Several dozen Lawrence residents gather to celebrate groundbreaking of new affordable housing development

photo by: Bremen Keasey/Journal-World

Members of Lawrence's Ninth Street Missionary Baptist Church’s Hope Project break the ground on a new site for affordable housing Monday evening. The project, which is expected to begin in July, will add six new transitional housing units for families.

Several dozen Lawrence residents gathered near the corner of Tennessee and Ninth streets to celebrate the groundbreaking for a transitional housing development.

The groundbreaking was for a new six-unit development from the Ninth Street Missionary Baptist Church’s Hope Project that will serve as transitional housing for families who had recently been homeless. A three-story residential building will replace a parking lot at 909 Tennessee St., right next door to a four-unit building at 913 Tennessee St. that serves the same purpose.

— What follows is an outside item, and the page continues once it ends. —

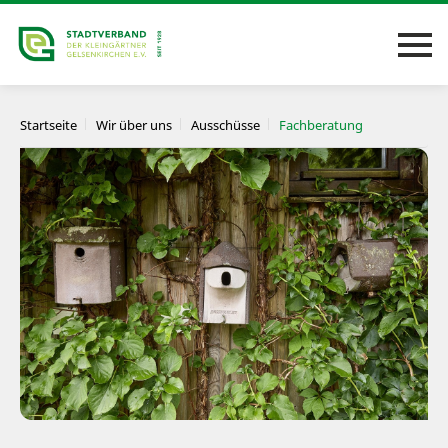
Startseite
Wir über uns
Ausschüsse
Fachberatung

Takisha Derritt, the program manager for the church’s project, said during the event it was a long awaited dream to be able to add more affordable housing options. Derritt noted the expansion of the Hope Project was possible with help from other organizations like Family Promise, the Douglas County budget committee and Justice Matters.

Derritt told the Journal-World the project had been thinking of expanding the transitional housing available for previously homeless families for several years, but getting funds from the city helped make the plan a reality.

The project received $300,000 from the city’s Affordable Housing Trust Fund in 2024, as the Journal-World reported. Monte Soukup, the chair of the city’s Affordable Housing Advisory Board, said during the meeting those funds come from a sales tax that Lawrence residents approved, so the entire community helped make this expansion possible. He thanked the Hope Project for “being brave” and working to add more affordable units in a city that needs them.

“It’s easy to talk about problems, but it is harder to step in and do the work,” Soukup said.

Eric Galbreath, the church’s pastor, said he was happy to see the project coming to fruition in part because of the church’s goals of meeting the needs of its community and wanting to set an example of the values it preaches. Galbreath believes this project getting underway is “only the beginning” of great things happening in the community.

Derritt said the project, which was approved by the Lawrence City Commission in May as the Journal-World reported, should see construction start in July.